介绍:呼吸窘迫综合征是低出生体重儿的一种灾难性呼吸系统问题。它增加了新生儿的痛苦和国家的经济支出。值得注意的是,呼吸窘迫综合征是埃塞俄比亚等低收入和中等收入国家的一个主要公共卫生问题。尽管如此,关于低出生体重儿呼吸窘迫综合征的研究在埃塞俄比亚仍然有限。
目的:评估西北埃塞俄比亚综合专科医院低出生体重儿在出生后 7 天内呼吸窘迫综合征的发生率和预测因素。
方法:这是一项 2021 年 9 月 19 日至 2023 年 1 月 1 日进行的多中心基于机构的回顾性随访研究,共纳入 423 名低出生体重儿。采用简单随机抽样技术。数据使用新生儿病历的数据提取检查表收集。收集的数据输入 EPI-DATA V.4.6.0.6 并使用 STATA V.14 进行分析。采用 Kaplan-Meier 失败曲线和对数秩检验。进行单变量和多变量 Weibull 回归以确定呼吸窘迫综合征的预测因素。统计显著性定义为 p≤0.05。

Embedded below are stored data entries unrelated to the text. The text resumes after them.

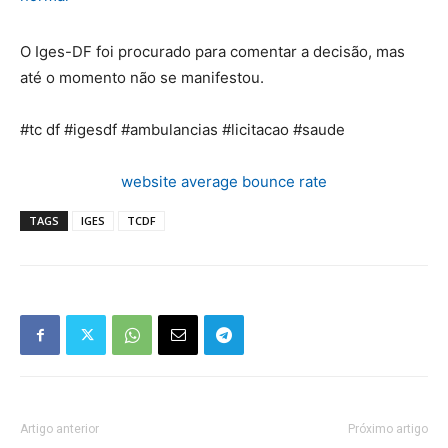
O Iges-DF foi procurado para comentar a decisão, mas
até o momento não se manifestou.
#tc df #igesdf #ambulancias #licitacao #saude
website average bounce rate
TAGS
IGES
TCDF
Artigo anterior
Próximo artigo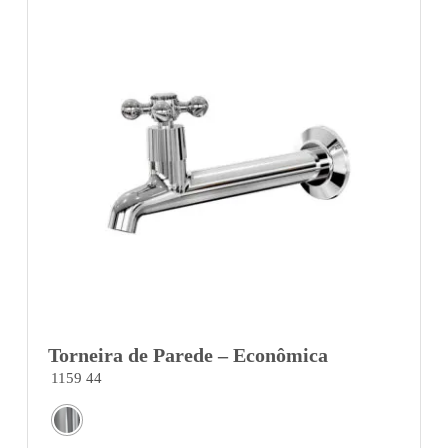
Torneira de Parede – Econômica
1159 44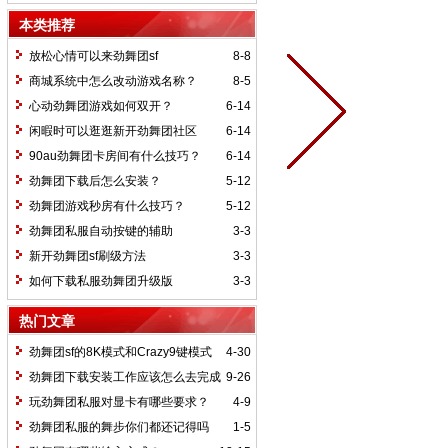
本类推荐
放松心情可以来劲舞团sf
8-8
商城系统中怎么改动游戏名称？
8-5
心动劲舞团游戏如何双开？
6-14
闲暇时可以逛逛新开劲舞团社区
6-14
90au劲舞团卡房间有什么技巧？
6-14
劲舞团下载后怎么安装？
5-12
劲舞团游戏秒房有什么技巧？
5-12
劲舞团私服自动按键的辅助
3-3
新开劲舞团sf刷级方法
3-3
如何下载私服劲舞团升级版
3-3
热门文章
劲舞团sf的8K模式和Crazy9键模式
4-30
有什么区别？
劲舞团下载安装工作应该怎么去完成
9-26
玩劲舞团私服对显卡有哪些要求？
4-9
劲舞团私服的舞步你们都还记得吗
1-5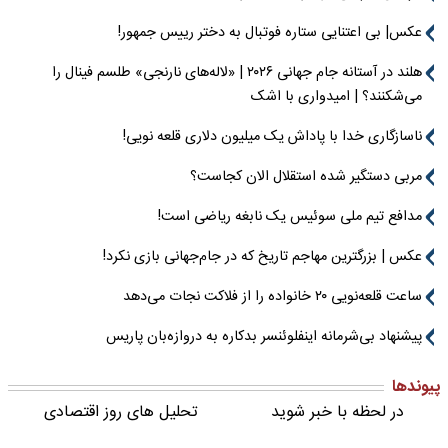
عکس| بی اعتنایی ستاره فوتبال به دختر رییس جمهور!
هلند در آستانه جام جهانی ۲۰۲۶ | «لاله‌های نارنجی» طلسم فینال را
می‌شکنند؟ | امیدواری با اشک
ناسازگاری خدا با پاداش یک میلیون دلاری قلعه نویی!
مربی دستگیر شده استقلال الان کجاست؟
مدافع تیم ملی سوئیس یک نابغه ریاضی است!
عکس | بزرگترین مهاجم تاریخ که در جام‌جهانی بازی نکرد!
ساعت قلعه‌نویی ۲۰ خانواده را از فلاکت نجات می‌دهد
پیشنهاد بی‌شرمانه اینفلوئنسر بدکاره به دروازه‌بان پاریس
پیوندها
در لحظه با خبر شوید
تحلیل های روز اقتصادی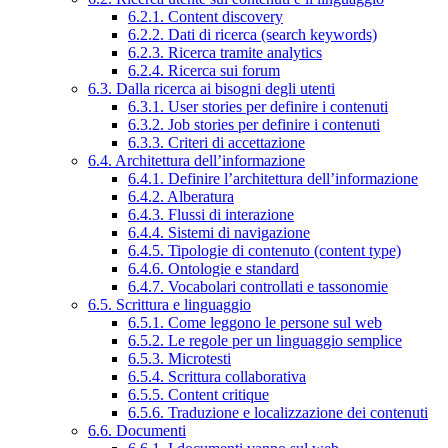
6.2.1. Content discovery
6.2.2. Dati di ricerca (search keywords)
6.2.3. Ricerca tramite analytics
6.2.4. Ricerca sui forum
6.3. Dalla ricerca ai bisogni degli utenti
6.3.1. User stories per definire i contenuti
6.3.2. Job stories per definire i contenuti
6.3.3. Criteri di accettazione
6.4. Architettura dell’informazione
6.4.1. Definire l’architettura dell’informazione
6.4.2. Alberatura
6.4.3. Flussi di interazione
6.4.4. Sistemi di navigazione
6.4.5. Tipologie di contenuto (content type)
6.4.6. Ontologie e standard
6.4.7. Vocabolari controllati e tassonomie
6.5. Scrittura e linguaggio
6.5.1. Come leggono le persone sul web
6.5.2. Le regole per un linguaggio semplice
6.5.3. Microtesti
6.5.4. Scrittura collaborativa
6.5.5. Content critique
6.5.6. Traduzione e localizzazione dei contenuti
6.6. Documenti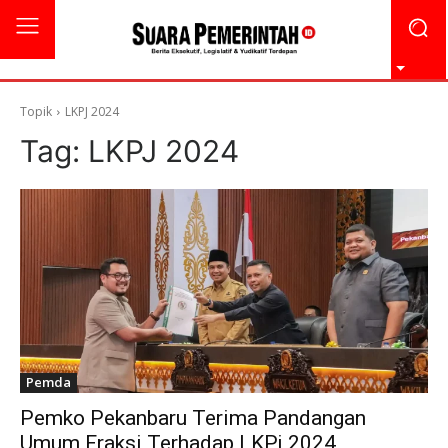
Topik
LKPJ 2024
Tag:
LKPJ 2024
Pemda
Pemko Pekanbaru Terima Pandangan
Umum Fraksi Terhadap LKPj 2024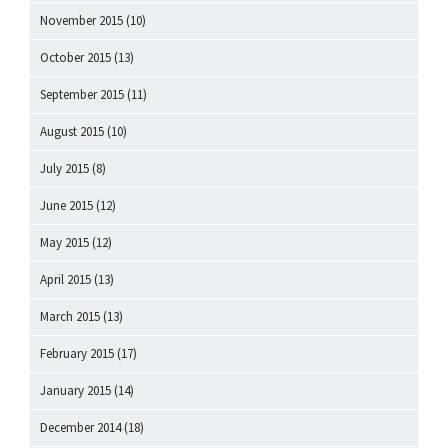
November 2015
(10)
October 2015
(13)
September 2015
(11)
August 2015
(10)
July 2015
(8)
June 2015
(12)
May 2015
(12)
April 2015
(13)
March 2015
(13)
February 2015
(17)
January 2015
(14)
December 2014
(18)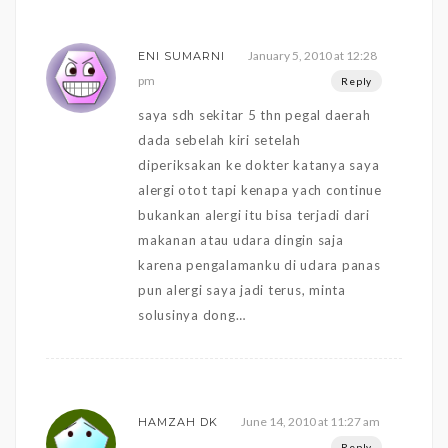
January 5, 2010 at 12:28
ENI SUMARNI
pm
Reply
saya sdh sekitar 5 thn pegal daerah
dada sebelah kiri setelah
diperiksakan ke dokter katanya saya
alergi otot tapi kenapa yach continue
bukankan alergi itu bisa terjadi dari
makanan atau udara dingin saja
karena pengalamanku di udara panas
pun alergi saya jadi terus, minta
solusinya dong…
June 14, 2010 at 11:27 am
HAMZAH DK
Reply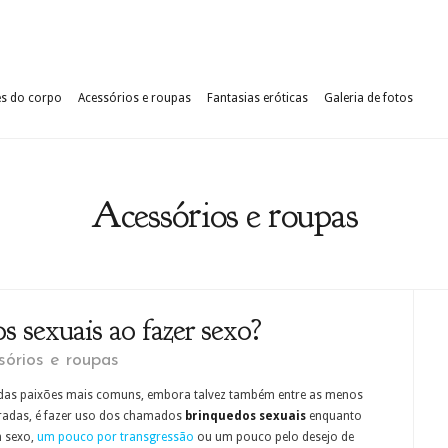
es do corpo
Acessórios e roupas
Fantasias eróticas
Galeria de fotos
Acessórios e roupas
s sexuais ao fazer sexo?
sórios e roupas
as paixões mais comuns, embora talvez também entre as menos
radas, é fazer uso dos chamados
brinquedos sexuais
enquanto
 sexo,
um pouco por transgressão
ou um pouco pelo desejo de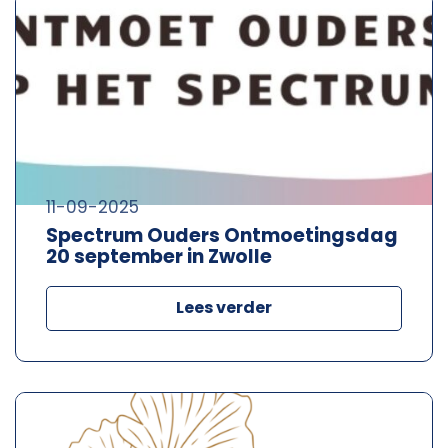
11-09-2025
Spectrum Ouders Ontmoetingsdag
20 september in Zwolle
Lees verder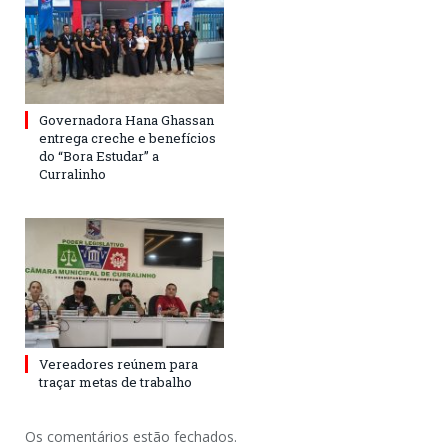
Governadora Hana Ghassan
entrega creche e benefícios
do “Bora Estudar” a
Curralinho
Vereadores reúnem para
traçar metas de trabalho
Os comentários estão fechados.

结果:呼吸窘迫综合征的发生率为每 100 个新生儿日 10.78(95%CI 9.35 至 12.42)。第五分钟的外貌、脉搏、面部表情、活动、呼吸(APGAR 评分)<7(AHR 1.86;95%CI 1.18 至 2.92)、多胎妊娠(AHR 1.43;95%CI 1.04 至 1.96)、剖宫产分娩(AHR 0.62;95%CI 0.41 至 0.93)、早产(AHR 1.56;95%CI 1.06 至 2.30)和出生体重<1000g(AHR 3.14;95%CI 1.81 至 5.40)和 1000-1499g(AHR 2.06;95%CI 1.42 至 2.83)是显著的预测因素。
结论:呼吸窘迫综合征的发生率高于其他研究对其他组新生儿的研究。多胎妊娠、第五分钟 APGAR 评分、剖宫产、早产、极低出生体重和超低出生体重是呼吸窘迫综合征的预测因素。然而,这需要进一步的前瞻性研究。因此,相关利益相关者应该对这些预测因素给予应有的关注和适当的干预。